There are several limitations to our study. First, our dataset comprises just 65 lymphoma patients, including 920 lesions for analysis. Larger numbers of lymphoma patients than the ones used to validate the several different methods may improve the results herein described. Another limitation is the use of external datasets (different scanners, reconstruction protocols, and NM physicians identifying and/or segmenting the lesions) to train the deep learning–based techniques. This renders the performance of the networks when applied to our independent dataset an even more difficult task. In addition, our single-scanner and single-center study may limit the reproducibility of our results, despite using EARL1 harmonized guidelines. Assessment of physicians’ agreement in the identification of the lesions was not part of this work but is highly important. It would make the comparison of semiautomatic and fully automatic segmentation methods fairer than leaving it out.

Conclusion

The proposed semiautomatic segmentation method based on a SAC Bayesian classifier is very robust and more reproducible than manual segmentation. In addition, it is faster than manual segmentation, producing similar lesion features. This method can replace manual segmentation of lymphoma lesions contributing to more consistent quantitative measures with potential to build accurate large datasets to train/validate deep learning–based segmentation and improve models’ performance.
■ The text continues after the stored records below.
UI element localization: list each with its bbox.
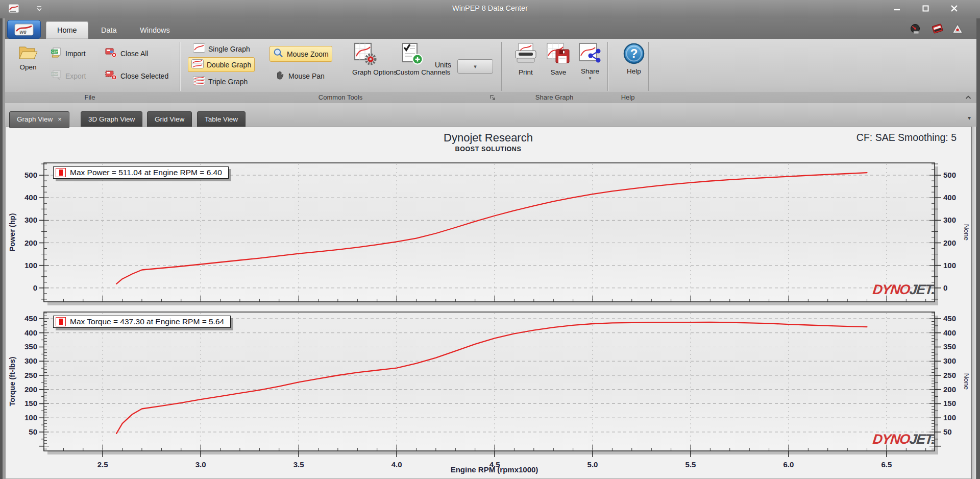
graph-options-label: Graph Options xyxy=(352,68,380,77)
ribbon-tab-windows[interactable]: Windows xyxy=(129,21,181,39)
power-series-swatch xyxy=(56,168,66,177)
svg-text:400: 400 xyxy=(24,193,37,202)
svg-text:300: 300 xyxy=(943,356,956,365)
gauge-icon[interactable] xyxy=(910,23,921,36)
minimize-button[interactable] xyxy=(889,3,904,13)
group-label-share-graph: Share Graph xyxy=(501,93,607,101)
common-tools-dialog-launcher[interactable] xyxy=(489,94,496,103)
svg-text:500: 500 xyxy=(24,171,37,179)
mouse-zoom-label: Mouse Zoom xyxy=(287,50,329,58)
units-label: Units xyxy=(432,59,454,70)
svg-text:400: 400 xyxy=(24,328,37,337)
triple-graph-button[interactable]: Triple Graph xyxy=(190,75,251,88)
double-graph-label: Double Graph xyxy=(207,61,251,69)
svg-text:400: 400 xyxy=(943,193,956,202)
svg-text:300: 300 xyxy=(943,215,956,224)
svg-text:500: 500 xyxy=(943,171,956,179)
export-label: Export xyxy=(65,72,86,80)
torque-series-swatch xyxy=(56,317,66,326)
help-label: Help xyxy=(627,67,641,76)
application-menu-button[interactable]: W8 xyxy=(7,20,41,39)
share-button[interactable]: Share ▾ xyxy=(573,41,607,82)
csv-export-icon: CSV xyxy=(50,70,62,82)
svg-text:?: ? xyxy=(630,46,638,60)
close-all-button[interactable]: Close All xyxy=(102,46,151,61)
graph-view-panel: Dynojet Research BOOST SOLUTIONS CF: SAE… xyxy=(5,127,971,479)
open-button[interactable]: Open xyxy=(10,42,46,73)
svg-text:150: 150 xyxy=(943,399,956,408)
tab-3d-graph-view[interactable]: 3D Graph View xyxy=(81,111,142,128)
group-label-help: Help xyxy=(607,93,648,101)
save-button[interactable]: Save xyxy=(541,41,576,78)
device-icon[interactable] xyxy=(931,23,944,37)
print-button[interactable]: Print xyxy=(508,41,543,78)
printer-icon xyxy=(513,42,538,67)
power-legend-text: Max Power = 511.04 at Engine RPM = 6.40 xyxy=(70,168,222,177)
mouse-pan-button[interactable]: Mouse Pan xyxy=(272,68,328,83)
print-label: Print xyxy=(519,68,533,77)
mouse-pan-label: Mouse Pan xyxy=(288,72,325,80)
group-label-common-tools: Common Tools xyxy=(180,93,501,101)
dynojet-watermark: DYNOJET. xyxy=(837,282,935,298)
svg-text:350: 350 xyxy=(943,342,956,351)
single-graph-button[interactable]: Single Graph xyxy=(190,42,253,56)
svg-text:W8: W8 xyxy=(19,30,27,35)
collapse-ribbon-button[interactable] xyxy=(965,94,972,103)
import-label: Import xyxy=(65,50,86,58)
title-bar: WinPEP 8 Data Center xyxy=(0,0,980,19)
tab-graph-view[interactable]: Graph View× xyxy=(9,111,69,128)
custom-channels-button[interactable]: Custom Channels xyxy=(389,41,434,78)
save-floppy-icon xyxy=(546,42,571,67)
share-icon xyxy=(578,42,602,66)
help-icon: ? xyxy=(623,42,645,66)
svg-text:200: 200 xyxy=(24,238,37,247)
svg-text:100: 100 xyxy=(943,261,956,270)
window-title: WinPEP 8 Data Center xyxy=(0,4,980,12)
hand-pan-icon xyxy=(275,70,285,82)
graph-options-icon xyxy=(354,42,378,67)
share-dropdown-icon: ▾ xyxy=(589,76,592,81)
svg-text:Power (hp): Power (hp) xyxy=(8,213,16,251)
group-separator xyxy=(180,42,180,91)
tab-grid-view[interactable]: Grid View xyxy=(147,111,192,128)
tab-list-dropdown-icon[interactable]: ▾ xyxy=(968,114,971,122)
right-scroll-strip[interactable] xyxy=(971,127,976,479)
export-button[interactable]: CSV Export xyxy=(47,68,89,83)
close-selected-button[interactable]: Close Selected xyxy=(102,68,172,83)
custom-channels-label: Custom Channels xyxy=(396,68,427,77)
close-selected-icon xyxy=(105,70,117,82)
group-separator xyxy=(501,42,502,91)
warning-triangle-icon[interactable] xyxy=(951,23,964,36)
import-button[interactable]: CSV Import xyxy=(47,46,89,61)
ribbon-tab-home[interactable]: Home xyxy=(46,21,88,39)
triple-graph-label: Triple Graph xyxy=(208,78,248,86)
svg-text:400: 400 xyxy=(943,328,956,337)
tab-table-view[interactable]: Table View xyxy=(197,111,246,128)
svg-text:100: 100 xyxy=(24,413,37,422)
graph-options-button[interactable]: Graph Options xyxy=(346,41,386,78)
chart-canvas[interactable]: 00100100200200300300400400500500Power (h… xyxy=(6,127,972,479)
mouse-zoom-button[interactable]: Mouse Zoom xyxy=(270,46,332,62)
open-label: Open xyxy=(19,63,36,71)
folder-open-icon xyxy=(18,43,38,62)
maximize-button[interactable] xyxy=(918,3,933,13)
dynojet-watermark: DYNOJET. xyxy=(837,432,935,447)
help-button[interactable]: ? Help xyxy=(619,41,649,77)
svg-text:300: 300 xyxy=(24,356,37,365)
svg-text:50: 50 xyxy=(943,427,952,436)
csv-import-icon: CSV xyxy=(50,47,62,59)
svg-text:100: 100 xyxy=(24,261,37,270)
double-graph-button[interactable]: Double Graph xyxy=(188,57,255,72)
close-button[interactable] xyxy=(946,3,962,13)
single-graph-icon xyxy=(193,43,205,54)
ribbon-tab-data[interactable]: Data xyxy=(90,21,128,39)
custom-channels-icon xyxy=(400,42,423,67)
svg-text:None: None xyxy=(963,224,970,241)
close-tab-icon[interactable]: × xyxy=(58,115,62,123)
units-dropdown[interactable]: ▾ xyxy=(457,59,493,74)
close-all-icon xyxy=(105,47,117,59)
magnifier-icon xyxy=(273,48,284,60)
svg-text:50: 50 xyxy=(29,427,37,436)
svg-text:0: 0 xyxy=(33,283,37,292)
svg-text:250: 250 xyxy=(943,371,956,379)
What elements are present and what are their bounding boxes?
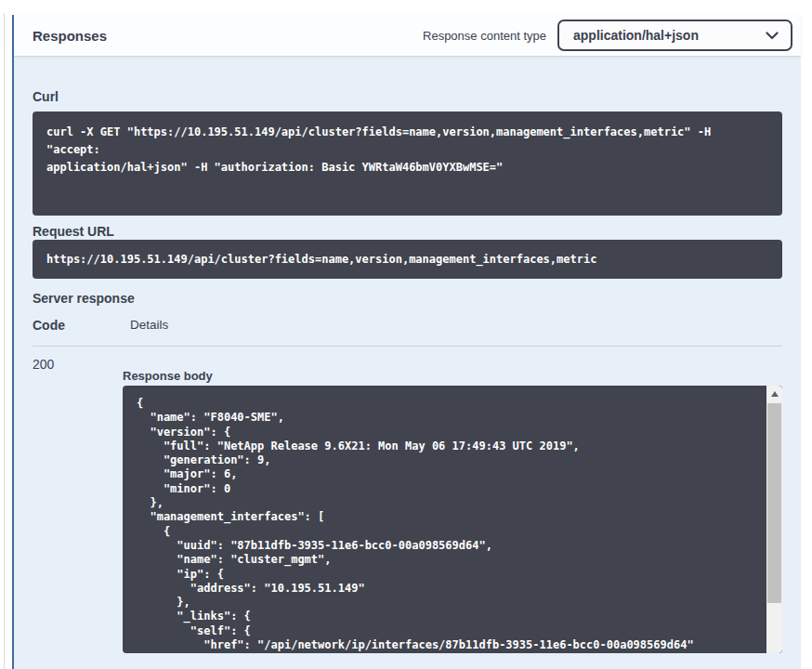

Absolute or relative threshold-based segmentation methods should be avoided, especially in clinical studies, since important lesion features such as SUVmean, MTV, and TLG may be substantially different from the ones obtained with manual segmentation.

Deep learning–based segmentation methods showed promising results but are still not robust enough to be applied autonomously for lymphoma lesions segmentation in clinical practice.